Rendered page images:
*** Block opens ***

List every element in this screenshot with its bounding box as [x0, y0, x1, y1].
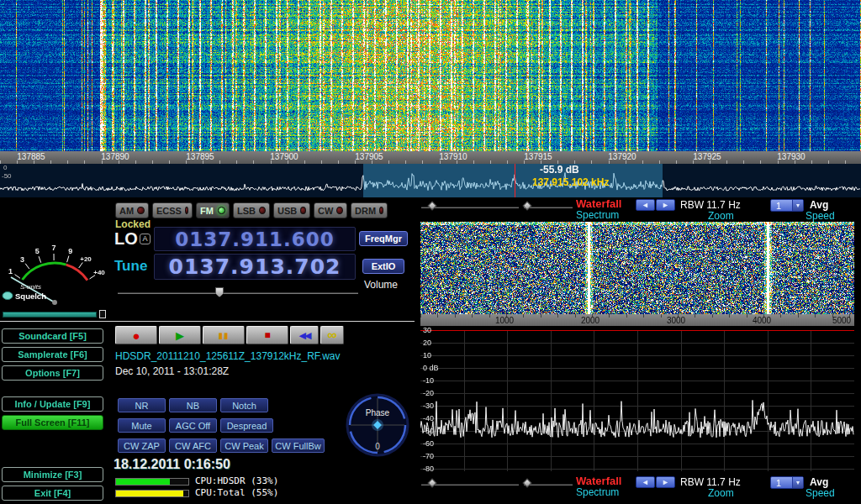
mode-ecss-button[interactable]: ECSS: [152, 202, 193, 218]
tune-frequency-value[interactable]: 0137.913.702: [169, 255, 341, 279]
squelch-level-bar[interactable]: [3, 312, 97, 318]
db-tick: -20: [423, 389, 434, 397]
cpu-hdsdr-bar: [115, 478, 189, 486]
notch-button[interactable]: Notch: [220, 398, 268, 412]
avg-select[interactable]: 1 ▾: [770, 476, 804, 489]
spectrum-tab[interactable]: Spectrum: [576, 210, 619, 221]
options-button[interactable]: Options [F7]: [2, 365, 103, 381]
cw-fullbw-button[interactable]: CW FullBw: [272, 438, 325, 453]
nb-button[interactable]: NB: [169, 398, 217, 412]
freq-tick: 137930: [777, 152, 805, 161]
avg-select-value: 1: [771, 478, 792, 488]
play-button[interactable]: ▶: [159, 326, 201, 344]
speed-label: Speed: [806, 488, 835, 499]
arrow-right-icon: ►: [662, 201, 669, 209]
squelch-handle[interactable]: [99, 310, 106, 318]
freq-tick: 137900: [270, 152, 298, 161]
scroll-left-button[interactable]: ◄: [636, 199, 655, 211]
cursor-frequency-readout: 137.915.102 kHz: [532, 177, 609, 188]
mode-usb-button[interactable]: USB: [273, 202, 310, 218]
phase-value: 0: [375, 442, 380, 451]
contrast-slider-thumb[interactable]: [427, 201, 436, 210]
db-tick: -10: [423, 376, 434, 385]
frequency-ruler[interactable]: 137885 137890 137895 137900 137905 13791…: [0, 151, 861, 164]
mode-label: CW: [318, 206, 333, 216]
recording-filename: HDSDR_20111210_125611Z_137912kHz_RF.wav: [115, 351, 341, 362]
rf-tick: 2000: [581, 316, 600, 325]
record-button[interactable]: ●: [115, 326, 157, 344]
stop-button[interactable]: ■: [246, 326, 288, 344]
lo-frequency-value[interactable]: 0137.911.600: [175, 228, 335, 250]
scroll-left-button[interactable]: ◄: [636, 476, 655, 488]
db-tick: -60: [423, 439, 434, 448]
rf-waterfall-display[interactable]: [420, 222, 854, 314]
rf-spectrum-display[interactable]: [420, 327, 854, 471]
freqmgr-button[interactable]: FreqMgr: [359, 231, 408, 246]
record-icon: ●: [132, 328, 140, 343]
avg-select[interactable]: 1 ▾: [770, 199, 804, 212]
contrast-slider-thumb[interactable]: [427, 478, 436, 487]
volume-label: Volume: [364, 280, 398, 291]
volume-slider[interactable]: [118, 291, 358, 294]
db-tick: 30: [423, 326, 431, 334]
agc-button[interactable]: AGC Off: [169, 418, 217, 433]
lo-lock-badge[interactable]: A: [140, 234, 151, 244]
spectrum-tab[interactable]: Spectrum: [576, 487, 619, 498]
exit-button[interactable]: Exit [F4]: [2, 486, 103, 501]
stop-icon: ■: [264, 329, 270, 341]
lo-label: LO: [114, 229, 138, 248]
brightness-slider-thumb[interactable]: [522, 201, 531, 210]
brightness-slider-thumb[interactable]: [522, 478, 531, 487]
mode-led-icon: [379, 207, 383, 214]
db-tick: 0 dB: [423, 364, 439, 372]
smeter-tick-label: 9: [68, 247, 72, 255]
db-tick: -80: [423, 465, 434, 473]
mode-drm-button[interactable]: DRM: [351, 202, 388, 218]
tune-frequency-display[interactable]: 0137.913.702: [154, 254, 356, 280]
mode-led-icon: [300, 207, 306, 214]
mode-fm-button[interactable]: FM: [196, 202, 230, 218]
cw-zap-button[interactable]: CW ZAP: [118, 438, 166, 453]
mute-button[interactable]: Mute: [118, 418, 166, 433]
nr-button[interactable]: NR: [118, 398, 166, 412]
rf-frequency-ruler[interactable]: 1000 2000 3000 4000 5000: [420, 314, 854, 326]
freq-tick: 137885: [17, 152, 45, 161]
zoom-label: Zoom: [708, 211, 734, 222]
samplerate-button[interactable]: Samplerate [F6]: [2, 347, 103, 362]
freq-tick: 137915: [524, 152, 552, 161]
rewind-button[interactable]: ◀◀: [290, 326, 319, 344]
extio-button[interactable]: ExtIO: [362, 259, 404, 274]
cw-peak-button[interactable]: CW Peak: [220, 438, 268, 453]
passband-highlight[interactable]: [363, 164, 663, 197]
recording-timestamp: Dec 10, 2011 - 13:01:28Z: [115, 366, 229, 377]
mode-label: FM: [200, 206, 214, 216]
db-tick: 10: [423, 351, 431, 360]
info-update-button[interactable]: Info / Update [F9]: [2, 396, 103, 412]
arrow-left-icon: ◄: [642, 478, 649, 486]
loop-icon: ∞: [327, 328, 336, 343]
freq-tick: 137910: [439, 152, 467, 161]
main-waterfall-display[interactable]: [0, 0, 861, 151]
volume-slider-thumb[interactable]: [215, 287, 224, 297]
lo-frequency-display[interactable]: 0137.911.600: [154, 227, 356, 251]
soundcard-button[interactable]: Soundcard [F5]: [2, 328, 103, 344]
scroll-right-button[interactable]: ►: [656, 476, 675, 488]
mode-lsb-button[interactable]: LSB: [233, 202, 270, 218]
pause-button[interactable]: ▮▮: [203, 326, 245, 344]
chevron-down-icon: ▾: [792, 477, 803, 488]
despread-button[interactable]: Despread: [220, 418, 273, 433]
cw-afc-button[interactable]: CW AFC: [169, 438, 217, 453]
cpu-total-label: CPU:Total (55%): [195, 488, 278, 498]
freq-tick: 137925: [693, 152, 721, 161]
mode-label: DRM: [355, 206, 376, 216]
mode-cw-button[interactable]: CW: [314, 202, 347, 218]
minimize-button[interactable]: Minimize [F3]: [2, 467, 103, 482]
scroll-right-button[interactable]: ►: [656, 199, 675, 211]
squelch-knob[interactable]: [3, 292, 13, 300]
cpu-total-bar: [115, 490, 189, 497]
smeter-tick-label: +40: [93, 269, 105, 276]
fullscreen-button[interactable]: Full Screen [F11]: [2, 415, 103, 430]
mode-label: LSB: [237, 206, 256, 216]
mode-am-button[interactable]: AM: [115, 202, 149, 218]
loop-button[interactable]: ∞: [320, 326, 344, 344]
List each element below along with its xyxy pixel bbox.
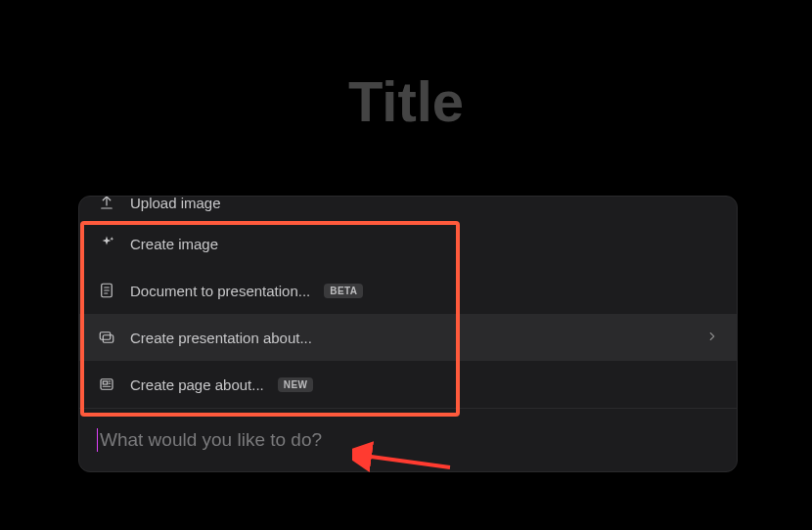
sparkle-icon [97, 234, 116, 253]
menu-item-create-presentation[interactable]: Create presentation about... [79, 314, 737, 361]
svg-rect-5 [103, 335, 113, 343]
page-title: Title [348, 68, 464, 134]
chevron-right-icon [705, 330, 719, 346]
menu-item-label: Create page about... [130, 376, 264, 393]
menu-item-create-image[interactable]: Create image [79, 220, 737, 267]
menu-item-label: Upload image [130, 196, 221, 211]
text-caret [97, 428, 98, 452]
svg-rect-4 [100, 332, 111, 340]
new-badge: NEW [278, 377, 314, 392]
menu-item-doc-to-presentation[interactable]: Document to presentation... BETA [79, 267, 737, 314]
command-input-area [79, 408, 737, 471]
menu-item-upload-image[interactable]: Upload image [79, 196, 737, 220]
svg-rect-7 [103, 381, 108, 384]
menu-item-create-page[interactable]: Create page about... NEW [79, 361, 737, 408]
upload-icon [97, 196, 116, 212]
menu-item-label: Create presentation about... [130, 330, 312, 346]
menu-item-label: Document to presentation... [130, 283, 310, 299]
page-icon [97, 375, 116, 394]
presentation-icon [97, 328, 116, 347]
menu-item-label: Create image [130, 236, 218, 252]
command-panel: Upload image Create image Document t [78, 196, 738, 472]
command-input[interactable] [100, 429, 719, 451]
command-menu: Upload image Create image Document t [79, 197, 737, 408]
beta-badge: BETA [324, 284, 363, 298]
document-icon [97, 281, 116, 300]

*** Block closes ***

Your objective:
For each line in the data that contains the string "stop", give a copy of that line.

Output for this task:
stop-button[interactable]: ■: [246, 326, 288, 344]
stop-icon: ■: [264, 329, 270, 341]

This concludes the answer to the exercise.